Byeong-tae (the same name as the protagonist in March of Fools) is a hopelessly geeky university student who has fallen in love with an unattainable girl. Dispirited, he drops out of society and falls in with a professional beggar, Min-woo, played by Ahn Sung-ki. The beggar is a worldly, resourceful character, larger than life, always laughing, and always with a solution to any problem. In an effort to wean Byeong-tae off the unattainable student, Min-woo takes him to a brothel, where he immediately falls for the mute, mysterious and beautiful Chung-ja (Lee Mi-sook — who wouldn’t?) who doesn’t seem to belong there. Before he knows it Byeong-tae, aided and abetted by Min-woo, has helped Chung-ja to escape from the brothel and in a chaotic, comic pursuit scene our three heroes evade the pimp and his heavies by stealing an ambulance. Thus begins their journey in which the two men escort the lady to her mother’s house on a remote island called Udo. The real Udo, so called because its shape resembles a cow lying in a field, is situated off the eastern coast of Jeju-do. In Whale Hunting it is just a place remote from Seoul where Chung-ja’s mother happens to live (raising cattle); but unlike Sampo in Hwang Sok-yong’s story and Lee Man-hee’s famous road movie, the end of the journey still exists as it has been fixed in the travellers’ imagination: Udo remains an unspoiled haven untouched by the economic development of Seoul.

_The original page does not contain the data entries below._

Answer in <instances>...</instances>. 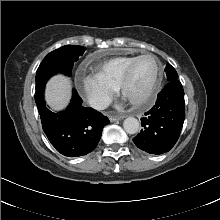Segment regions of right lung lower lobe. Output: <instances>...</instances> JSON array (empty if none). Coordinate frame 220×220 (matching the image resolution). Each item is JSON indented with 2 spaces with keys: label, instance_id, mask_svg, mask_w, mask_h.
Listing matches in <instances>:
<instances>
[{
  "label": "right lung lower lobe",
  "instance_id": "right-lung-lower-lobe-1",
  "mask_svg": "<svg viewBox=\"0 0 220 220\" xmlns=\"http://www.w3.org/2000/svg\"><path fill=\"white\" fill-rule=\"evenodd\" d=\"M35 102L41 116L43 131L62 155L77 157L90 153L97 146L109 119L100 112L82 106L76 90L65 111L53 113L44 101V87L36 90Z\"/></svg>",
  "mask_w": 220,
  "mask_h": 220
}]
</instances>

The journey brings all forms of hardships: not only is the pimp and his heavies hot on their tail, but with no money the travellers need to live on their wits. In a topical nod to the political situation of the times, en route our travellers’ bus is stopped at a random police checkpoint, and the police immediately home in on Byeong-tae: any male of university age could be a commie student activist. Similarly, at the start of the story, as Byeong-tae walks through the university campus with Min-woo, the beggar is recognised by one of the professors and tries to pretend he is someone else, suggesting a chequered past (in activism?) at the university.
Choe In-ho’s original story was set in summer, but Bae decided to move the setting to the winter months to allow the snow-clad Korean landscape to give a sentimental, poetic feeling. At the Q+A following the screening at the London Korean Film Festival someone asked what Bae’s favourite scene in the movie was; Bae answered that the star of the show is the beautiful, brutal winter scenery.
Whale Hunting topped the box office in 1984. People liked it for its escapism, and for its nostalgia for the countryside. There was a realisation that many people had a tough time making a living in the rapidly developing Korea of the 1980s – a feeling more obvious in People of the Slum – and Bae wanted to stress that even though one might not be economically successful, much of the value in life comes from the bond with one’s neighbours. In his debut movie “neighbour” in this context was meant literally, but by the time of Whale Hunting Bae had expanded on this. Just as in the parable of the Good Samaritan, a neighbour is not someone who lives next to you or who comes from your social or cultural background: it is potentially any fellow human being. Thus it is the bond of warmth and mutual support between the trio of misfits in Whale Hunting that enables them to succeed in their journey. Put another way, the whale that is being hunted is not necessarily something far away or beyond one’s reach: it can be found inside the heart.
Whale Hunting is an amusing, gentle, warm-hearted film: all three central characters are sympathetic, and each gains something from the journey. Even the pimp and his goons find something of value that they did not expect. If you find Ahn Sung-ki’s acting style over the top, his is a comic character and Bae commented in the Q+A that the acting style was typical of the time.
Kim Soo-cheol who plays the geek Byeong-tae is a noted rock musician, and contributed the score to the film. This is his one appearance in front of the camera.